Exercise goal
Write out, word for word, every line from the one containing "Mentions légales et" through the final line of the records.

(Records from a dataset)

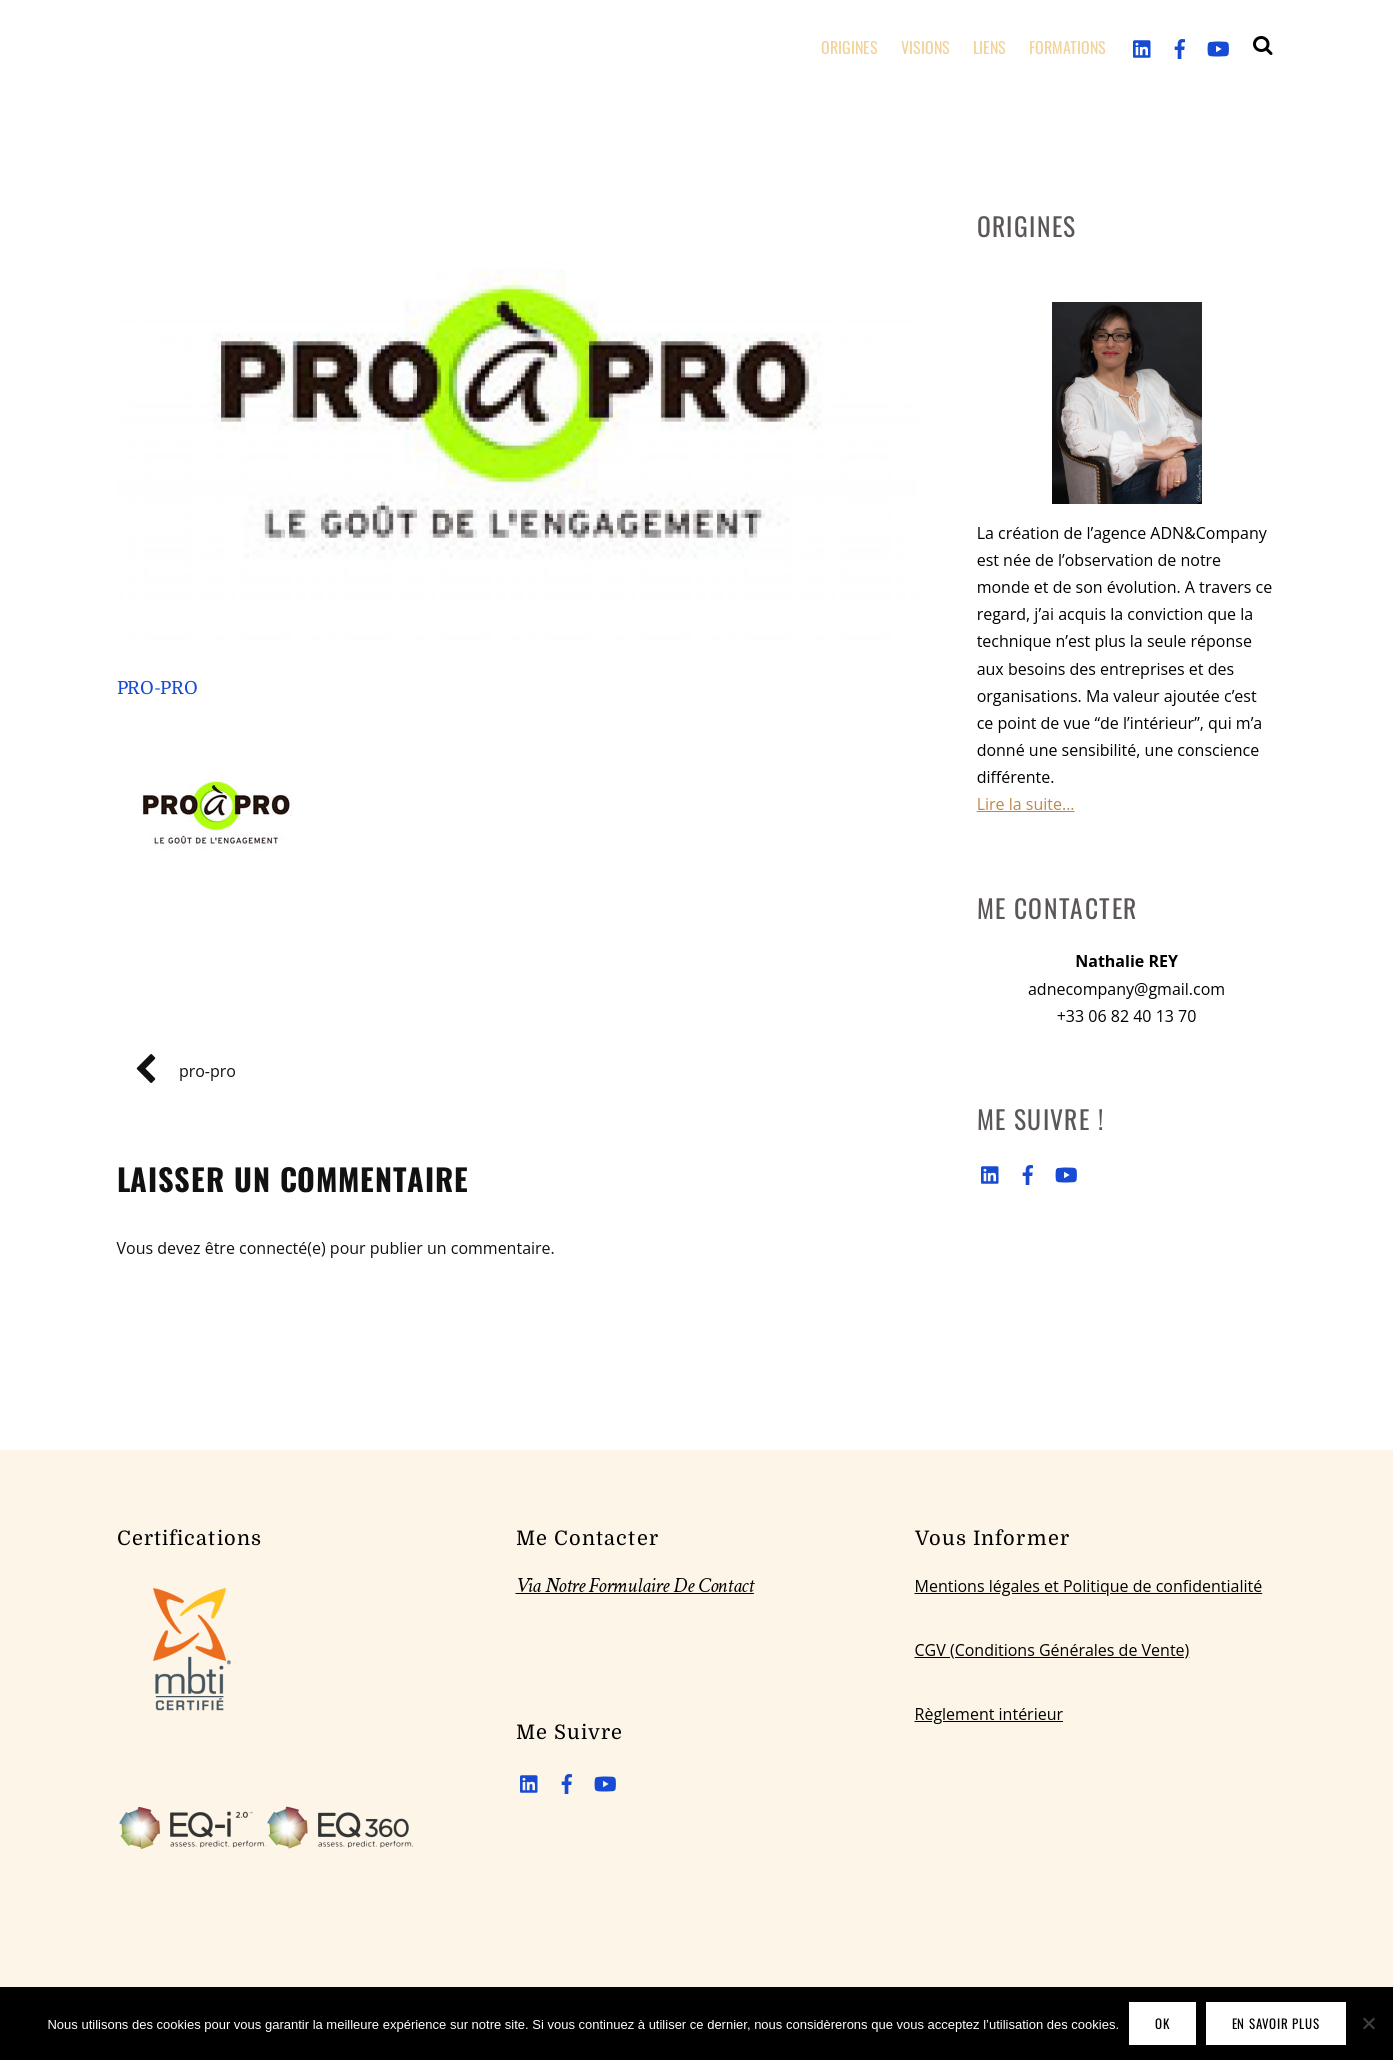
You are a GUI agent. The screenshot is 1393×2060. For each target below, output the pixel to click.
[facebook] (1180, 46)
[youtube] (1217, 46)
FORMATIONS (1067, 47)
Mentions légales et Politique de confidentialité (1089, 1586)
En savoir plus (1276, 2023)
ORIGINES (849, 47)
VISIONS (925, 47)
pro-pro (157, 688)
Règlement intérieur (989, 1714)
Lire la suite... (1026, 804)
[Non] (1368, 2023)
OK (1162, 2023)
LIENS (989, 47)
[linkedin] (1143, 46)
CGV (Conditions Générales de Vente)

Answer for the task
Mentions légales et Politique de confidentialité (1089, 1586)
En savoir plus (1276, 2023)
ORIGINES (849, 47)
VISIONS (925, 47)
pro-pro (157, 688)
Règlement intérieur (989, 1714)
Lire la suite... (1026, 804)
[Non] (1368, 2023)
OK (1162, 2023)
LIENS (989, 47)
[linkedin] (1143, 46)
CGV (Conditions Générales de Vente)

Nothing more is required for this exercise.